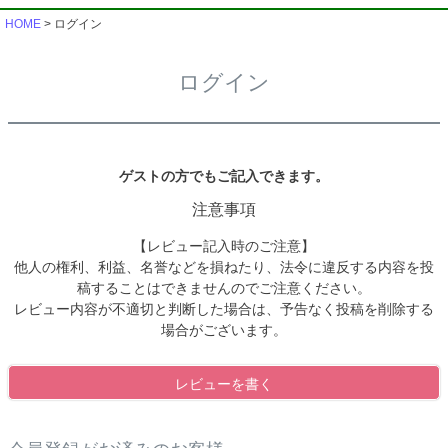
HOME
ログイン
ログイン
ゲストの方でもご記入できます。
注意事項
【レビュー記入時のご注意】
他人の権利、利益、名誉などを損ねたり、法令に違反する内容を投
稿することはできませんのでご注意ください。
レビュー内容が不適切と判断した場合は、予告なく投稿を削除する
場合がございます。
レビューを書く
◇ ◇ ◇ ◇ ◇
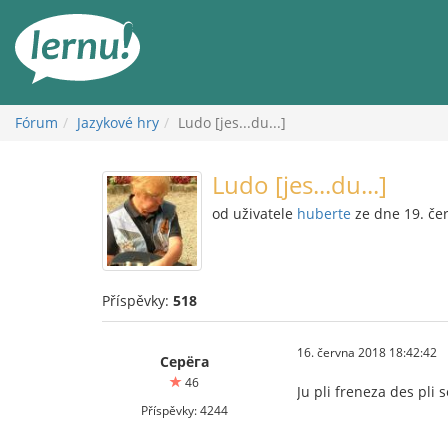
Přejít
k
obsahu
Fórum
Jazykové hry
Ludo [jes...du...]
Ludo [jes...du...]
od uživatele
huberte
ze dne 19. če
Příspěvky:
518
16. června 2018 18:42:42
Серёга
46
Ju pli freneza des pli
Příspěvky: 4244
◇ ◇ ◇ ◇ ◇
## [TASK DESCRIPTION]
Write out exactly the lines that fall from the line with "16. června 2018 18:42:42" to the line with "Příspěvky: 4244" in the records above, keeping both ends.

## [TASK ANSWER]
16. června 2018 18:42:42
Серёга
46
Ju pli freneza des pli
Příspěvky: 4244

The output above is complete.